What you are asked to do - Your answer must be an exact copy of the records below, minus the pictures.

Dataset records -
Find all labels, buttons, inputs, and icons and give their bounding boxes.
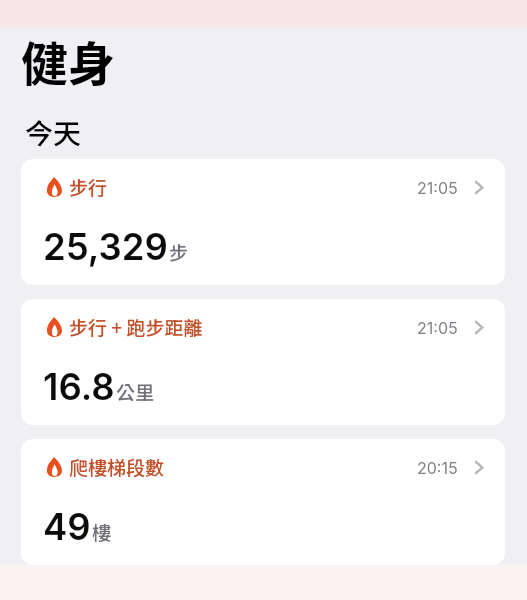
staticText: 今天 [25,112,82,153]
other: Show details [475,181,483,194]
other: Show details [475,461,483,474]
staticText: 步行 + 跑步距離 [69,313,203,341]
other: Activity [47,317,62,337]
other: Show details [475,321,483,334]
other: Activity [47,177,62,197]
staticText: 49 [43,505,91,549]
staticText: 16.8 [43,365,115,409]
staticText: 步行 [69,173,108,201]
button[interactable]: Activity [21,439,505,565]
other: Activity [47,457,62,477]
button[interactable]: Activity [21,159,505,285]
staticText: 21:05 [417,318,458,337]
button[interactable]: Activity [21,299,505,425]
staticText: 樓 [92,518,112,546]
staticText: 公里 [116,378,155,406]
staticText: 步 [169,238,189,266]
staticText: 21:05 [417,178,458,197]
staticText: 20:15 [417,458,458,477]
staticText: 爬樓梯段數 [69,453,165,481]
staticText: 健身 [21,26,115,94]
staticText: 25,329 [43,225,168,269]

Task answer -
Find all labels, buttons, inputs, and icons and give their bounding boxes.
staticText: 今天 [25,112,82,153]
other: Show details [475,181,483,194]
other: Show details [475,461,483,474]
staticText: 步行 + 跑步距離 [69,313,203,341]
other: Activity [47,317,62,337]
other: Show details [475,321,483,334]
other: Activity [47,177,62,197]
staticText: 49 [43,505,91,549]
staticText: 16.8 [43,365,115,409]
staticText: 步行 [69,173,108,201]
button[interactable]: Activity [21,439,505,565]
other: Activity [47,457,62,477]
button[interactable]: Activity [21,159,505,285]
staticText: 21:05 [417,318,458,337]
button[interactable]: Activity [21,299,505,425]
staticText: 樓 [92,518,112,546]
staticText: 公里 [116,378,155,406]
staticText: 步 [169,238,189,266]
staticText: 21:05 [417,178,458,197]
staticText: 20:15 [417,458,458,477]
staticText: 爬樓梯段數 [69,453,165,481]
staticText: 健身 [21,26,115,94]
staticText: 25,329 [43,225,168,269]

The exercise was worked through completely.